Closed xo28 closed 2 years ago
@xo28 Sorry for the late reply. The current implementation of the full batch testing on ogbn-products is not memory efficient. It takes 405 G RAM to do inference on the whole graph.
An alternative way to evaluate the model could be implemented by multi-min-batch inference like the example on ogbn_proteins by averaging the predictions on multiple random different partitionings: https://github.com/lightaime/deep_gcns_torch/blob/7885181484978fbf3839bf0e929fb1c2484d0a7d/examples/ogb_eff/ogbn_proteins/test.py#L145 NVIDIA AMP (Automatic Mixed Precision) is also recommended to save the inference memory: https://github.com/lightaime/deep_gcns_torch/blob/7885181484978fbf3839bf0e929fb1c2484d0a7d/examples/ogb_eff/ogbn_proteins/test.py#L144
Hope this helps.
Thank you for your response! Have you tried to do testing like ogbn-protein before?

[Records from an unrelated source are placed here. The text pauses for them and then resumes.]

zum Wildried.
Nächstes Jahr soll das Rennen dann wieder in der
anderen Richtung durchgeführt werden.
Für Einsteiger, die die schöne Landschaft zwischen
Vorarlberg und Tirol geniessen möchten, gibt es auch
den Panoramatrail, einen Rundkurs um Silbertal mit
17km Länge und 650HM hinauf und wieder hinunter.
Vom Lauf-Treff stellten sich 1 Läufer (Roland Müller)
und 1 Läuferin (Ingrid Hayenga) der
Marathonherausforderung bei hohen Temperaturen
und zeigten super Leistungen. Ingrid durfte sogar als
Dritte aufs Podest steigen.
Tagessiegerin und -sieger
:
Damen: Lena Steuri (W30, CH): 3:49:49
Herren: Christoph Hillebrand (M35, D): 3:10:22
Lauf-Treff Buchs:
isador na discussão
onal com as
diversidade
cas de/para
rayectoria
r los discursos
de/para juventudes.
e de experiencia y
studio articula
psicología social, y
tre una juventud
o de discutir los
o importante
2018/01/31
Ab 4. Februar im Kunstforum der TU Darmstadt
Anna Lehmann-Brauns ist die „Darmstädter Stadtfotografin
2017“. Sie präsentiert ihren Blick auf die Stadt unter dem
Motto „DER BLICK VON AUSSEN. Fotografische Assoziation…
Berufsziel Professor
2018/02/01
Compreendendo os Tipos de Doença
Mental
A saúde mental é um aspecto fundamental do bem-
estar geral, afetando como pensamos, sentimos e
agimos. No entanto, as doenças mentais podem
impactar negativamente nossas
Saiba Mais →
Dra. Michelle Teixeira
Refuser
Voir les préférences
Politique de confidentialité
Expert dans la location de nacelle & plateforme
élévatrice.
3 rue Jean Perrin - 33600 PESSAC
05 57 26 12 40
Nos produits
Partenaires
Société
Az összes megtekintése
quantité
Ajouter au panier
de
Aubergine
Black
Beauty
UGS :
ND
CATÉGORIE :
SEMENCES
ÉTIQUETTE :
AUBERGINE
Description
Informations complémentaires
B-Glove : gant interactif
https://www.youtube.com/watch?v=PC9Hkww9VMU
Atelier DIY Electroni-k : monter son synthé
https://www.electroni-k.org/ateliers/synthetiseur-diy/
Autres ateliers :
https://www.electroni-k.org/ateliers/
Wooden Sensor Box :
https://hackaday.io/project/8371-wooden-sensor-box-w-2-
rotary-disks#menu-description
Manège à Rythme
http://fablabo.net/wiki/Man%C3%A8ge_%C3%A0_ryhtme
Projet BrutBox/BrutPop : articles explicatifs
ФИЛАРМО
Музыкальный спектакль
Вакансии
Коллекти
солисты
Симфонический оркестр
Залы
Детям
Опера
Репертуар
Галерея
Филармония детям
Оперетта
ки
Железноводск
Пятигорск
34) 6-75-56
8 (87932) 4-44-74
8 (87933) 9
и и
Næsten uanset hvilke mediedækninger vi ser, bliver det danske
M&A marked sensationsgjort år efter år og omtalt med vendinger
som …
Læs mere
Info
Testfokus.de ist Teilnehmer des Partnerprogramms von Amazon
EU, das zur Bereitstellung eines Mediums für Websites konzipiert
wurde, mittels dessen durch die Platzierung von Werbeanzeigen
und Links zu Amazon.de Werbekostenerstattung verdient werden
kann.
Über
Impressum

The single mini-batch inference is used during the training on ogbn-products. But sorry that I did not try multiple mini-batch inferences on ogbn-products. We should expect the multiple mini-batch inferences to yield better results since multi-inferences can be considered as some sort of test-time data augmentation.
Got it, I'll give it a try. Thanks!
Hi Guohao,
I add graph partitions to the model, but the accuracy over 10 subgraphs is 72% which is much lower than 80.98%09/19 12:36:28 AM {'highest_valid': 0.9017877578007781, 'final_train': 0, 'final_test': 0.7260320520032841, 'highest_train': 0}
.
Are you using the same training setting reported in the repo?Thanks!!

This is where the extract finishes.